Cuando le recuerdan que también su debut, Slums of Beverly Hills (1998) profundiza en la dinámica de una familia disfuncional, y le preguntan qué es lo que la atrae de esa clase de dinámica como para reincidir en ella, la respuesta de Tamara Jenkins surge inmediata, y bajo la forma de otra pregunta: “¿Querés decir qué me atrae además de haber visto esa dinámica de primera mano?”, explica con una sonrisa. Nacida en Filadelfia en 1962, Jenkins y sus tres hermanos fueron criados por su padre –un ex dueño de bar y vendedor de autos– en Beverly Hills, casi como se cuenta en su encantadora ópera prima. Comediante en los clubes del Village neoyorquino durante los ’80, Tamara estudió cine en la NYU, ganó la beca Guggenheim y fue al instituto Sundance antes de terminar Slums..., protagonizada por Marisa Tomei y Alan Arkin, y que fue al Festival de Cannes aunque por estas pampas sólo se vio en cable. Si aquella película relataba el fin de la infancia de su protagonista, los hermanos de la también disfuncional familia Savage parecen regresar a su infancia antes de terminar de dejarla atrás para siempre. “Siempre me interesó la forma en que, cada vez que los hermanos se reúnen, experimentan una cierta forma de regresión –explicó Jenkins–. Aunque eventualmente terminan viéndose tal cual son, en un principio los personajes de Philip y Laura piensan en el otro como si aún tuviesen doce años. También se puede decir que es como esas buddy movies, donde personajes opuestos se reúnen para, no sé, asaltar un banco. Bueno, acá lo hacen para despedir a su padre.”
Cada vez que puede, Tamara Jenkins aclara que su película no es autobiográfica, sino que apenas es personal. Como no podía ser de otra manera, su centro emocional son los recuerdos de la muerte de su padre, que sufrió a los treinta años, una década antes que comenzase a ver que les sucedía también a sus amigos. “Mi padre era bastante mayor, por eso es que estuve muy sola en eso”, recuerda. Pero nada es literal, obviamente. Por ejemplo, al igual que Wendy y Jon, el hermano de Tamara es profesor de teatro en la universidad, y ella comenzó su carrera en el submundo teatral de Nueva York. Pero como no es una película autobiográfica, en La familia Savage su historia está algo invertida. “Es que mi hermano y yo en realidad somos los que tuvimos suerte en la vida –aclara–. Así que me recuerdo pensando, a la hora de escribir el guión: ¿Qué tal si en realidad hubiese sido de otra manera? ¿Y si nos hubiésemos peleado entre nosotros durante toda la vida?” Construida a partir de esos pequeños pedazos de vida, La familia Savage es una extraña ventana a una intimidad en la que no hay lugar para la sensiblería (salvo en los momentos en los que el inseguro personaje de Wendy sobreactúa, claro), sino que hay silencio y breves arrebatos de un humor negro. Como los que se pueden descubrir en la vida real, cuando se la recuerda como pequeños retazos de ficción.
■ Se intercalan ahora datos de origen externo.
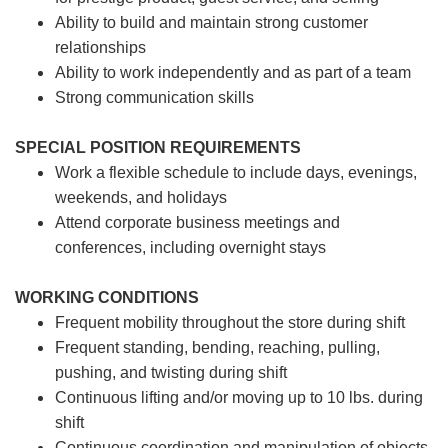
Ability to build and maintain strong customer
relationships
Ability to work independently and as part of a team
Strong communication skills
SPECIAL POSITION REQUIREMENTS
Work a flexible schedule to include days, evenings,
weekends, and holidays
Attend corporate business meetings and
conferences, including overnight stays
WORKING CONDITIONS
Frequent mobility throughout the store during shift
Frequent standing, bending, reaching, pulling,
pushing, and twisting during shift
Continuous lifting and/or moving up to 10 lbs. during
shift
Continuous coordination and manipulation of objects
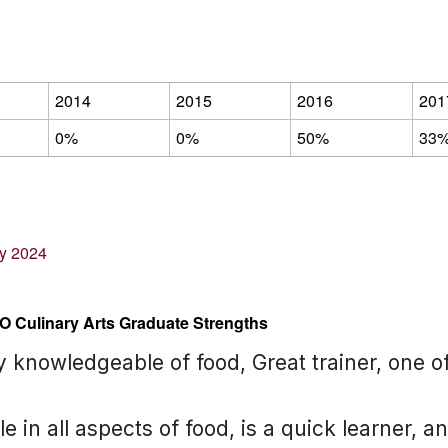
2014
2015
2016
201
0%
0%
50%
33
ey 2024
O Culinary Arts Graduate Strengths
ry knowledgeable of food, Great trainer, one 
 in all aspects of food, is a quick learner, a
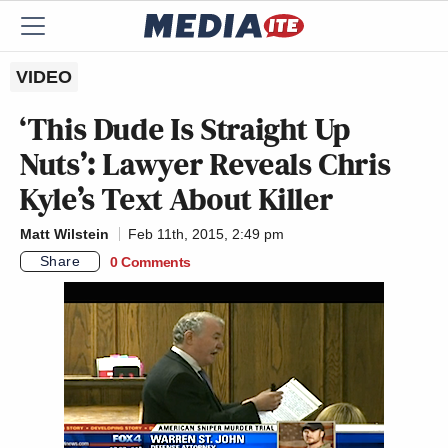
VIDEO
‘This Dude Is Straight Up
Nuts’: Lawyer Reveals Chris
Kyle’s Text About Killer
Matt Wilstein
Feb 11th, 2015, 2:49 pm
Share
0 Comments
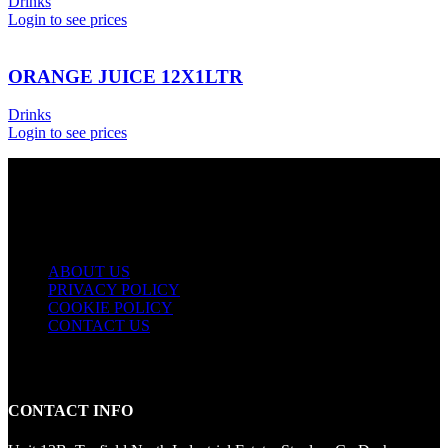
Drinks
Login to see prices
ORANGE JUICE 12X1LTR
Drinks
Login to see prices
USEFUL LINKS
ABOUT US
PRIVACY POLICY
COOKIE POLICY
CONTACT US
CONTACT INFO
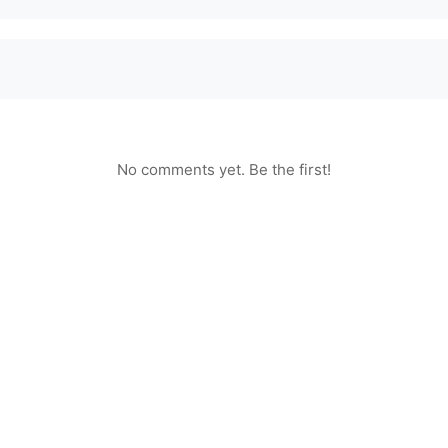
No comments yet. Be the first!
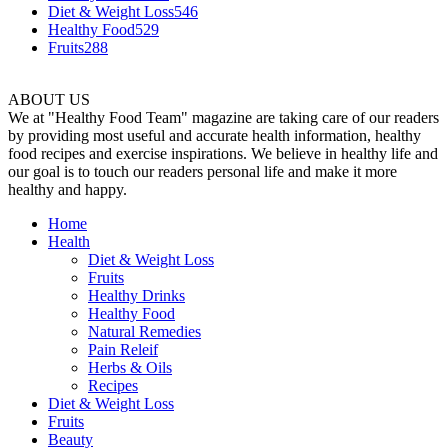
Diet & Weight Loss
546
Healthy Food
529
Fruits
288
ABOUT US
We at "Healthy Food Team" magazine are taking care of our readers
by providing most useful and accurate health information, healthy
food recipes and exercise inspirations. We believe in healthy life and
our goal is to touch our readers personal life and make it more
healthy and happy.
Home
Health
Diet & Weight Loss
Fruits
Healthy Drinks
Healthy Food
Natural Remedies
Pain Releif
Herbs & Oils
Recipes
Diet & Weight Loss
Fruits
Beauty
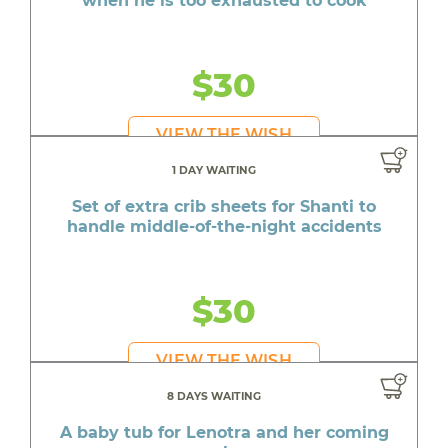
when he is too exhausted to cook
$30
VIEW THE WISH
1 DAY WAITING
Set of extra crib sheets for Shanti to
handle middle-of-the-night accidents
$30
VIEW THE WISH
8 DAYS WAITING
A baby tub for Lenotra and her coming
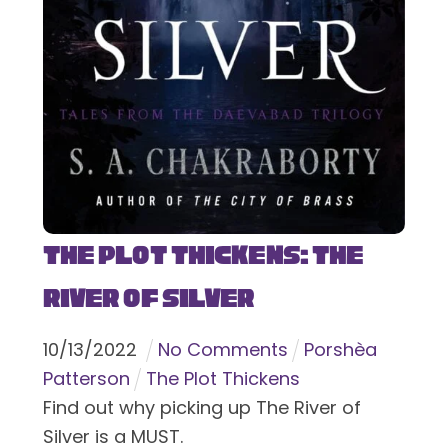
The Plot Thickens: The
River of Silver
10
/
13
/
2022
No Comments
Porshèa
Patterson
The Plot Thickens
Find out why picking up The River of
Silver is a MUST.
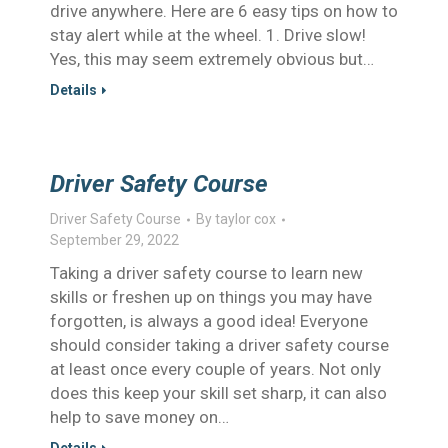
drive anywhere. Here are 6 easy tips on how to
stay alert while at the wheel. 1. Drive slow!
Yes, this may seem extremely obvious but…
Details
Driver Safety Course
Driver Safety Course
By
taylor cox
September 29, 2022
Taking a driver safety course to learn new
skills or freshen up on things you may have
forgotten, is always a good idea! Everyone
should consider taking a driver safety course
at least once every couple of years. Not only
does this keep your skill set sharp, it can also
help to save money on…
Es que no hay que confundir: no hay falso documentalismo en La familia Savage, pero tampoco exacerbada emotividad. Se sabe que papá Savage ha sido abusivo con sus hijos, pero no hay ninguna confesión al respecto. Nadie recuerda en voz alta ni hay confesión de partes. Suceden cosas, sólo eso. Y se ven otras, como esos departamentos llenos de cosas de los hijos, y ese hogar final tan impersonal de su padre, como si hubiese querido desaparecer para siempre, mientras sus hijos aún se están buscando entre sus papeles.